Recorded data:
● ● ● ● ● ● ●
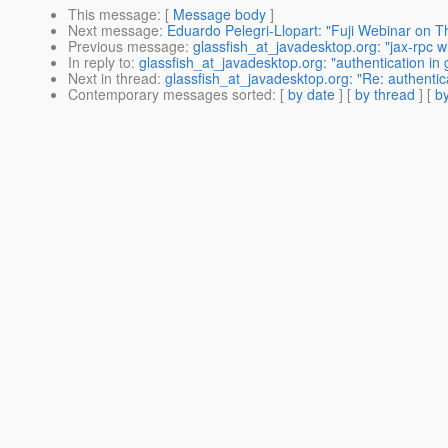
This message
: [
Message body
]
Next message
:
Eduardo Pelegri-Llopart: "Fuji Webinar on
Previous message
:
glassfish_at_javadesktop.org: "jax-rpc wi
In reply to
:
glassfish_at_javadesktop.org: "authentication in
Next in thread
:
glassfish_at_javadesktop.org: "Re: authentic
Contemporary messages sorted
: [
by date
] [
by thread
] [
by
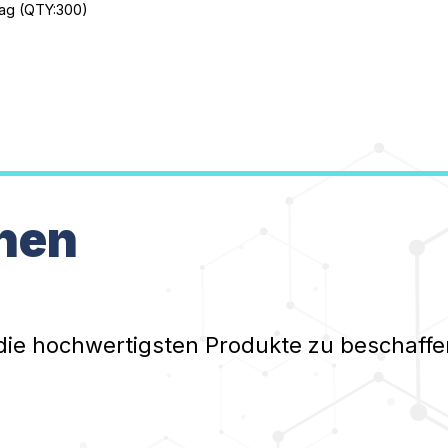
 bag (QTY:300)
nen
die hochwertigsten Produkte zu beschaffe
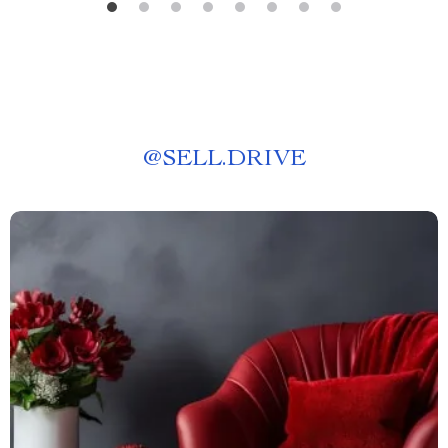
@
SELL.DRIVE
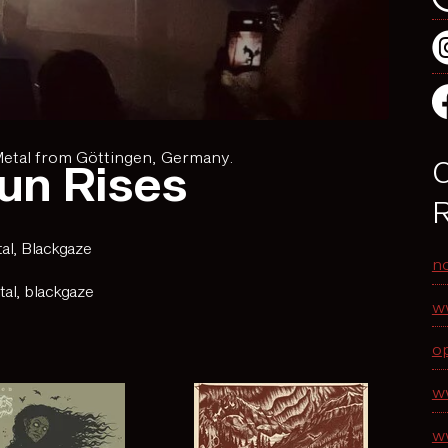
Metal from Göttingen, Germany.
O
un Rises
R
al
,
Blackgaze
n
tal
,
blackgaze
w
o
w
w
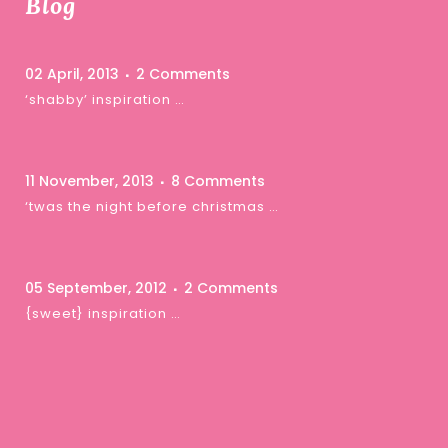
Blog
02 April, 2013
2 Comments
‘shabby’ inspiration …
11 November, 2013
8 Comments
‘twas the night before christmas …
05 September, 2012
2 Comments
{sweet} inspiration …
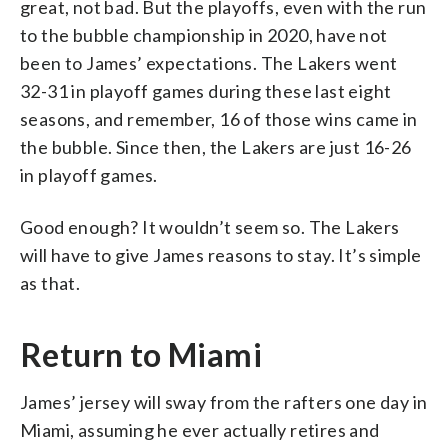
great, not bad. But the playoffs, even with the run
to the bubble championship in 2020, have not
been to James’ expectations. The Lakers went
32-31 in playoff games during these last eight
seasons, and remember, 16 of those wins came in
the bubble. Since then, the Lakers are just 16-26
in playoff games.
Good enough? It wouldn’t seem so. The Lakers
will have to give James reasons to stay. It’s simple
as that.
Return to Miami
James’ jersey will sway from the rafters one day in
Miami, assuming he ever actually retires and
● ● ● ● ● ● ●
**TO DO**
Would you reproduce, exactly and with nothing added, every line from the beginning of the entries above through the line that contains "Return to Miami", both included, leaving out the pictures?

**OUTPUT OF THE TASK**
This message
: [
Message body
]
Next message
:
Eduardo Pelegri-Llopart: "Fuji Webinar on
Previous message
:
glassfish_at_javadesktop.org: "jax-rpc wi
In reply to
:
glassfish_at_javadesktop.org: "authentication in
Next in thread
:
glassfish_at_javadesktop.org: "Re: authentic
Contemporary messages sorted
: [
by date
] [
by thread
] [
by
 bag (QTY:300)
nen
die hochwertigsten Produkte zu beschaffe
@
SELL.DRIVE
Metal from Göttingen, Germany.
O
un Rises
R
al
,
Blackgaze
n
tal
,
blackgaze
w
o
w
w
Blog
02 April, 2013
2 Comments
‘shabby’ inspiration …
11 November, 2013
8 Comments
‘twas the night before christmas …
05 September, 2012
2 Comments
{sweet} inspiration …
great, not bad. But the playoffs, even with the run
to the bubble championship in 2020, have not
been to James’ expectations. The Lakers went
32-31 in playoff games during these last eight
seasons, and remember, 16 of those wins came in
the bubble. Since then, the Lakers are just 16-26
in playoff games.
Good enough? It wouldn’t seem so. The Lakers
will have to give James reasons to stay. It’s simple
as that.
Return to Miami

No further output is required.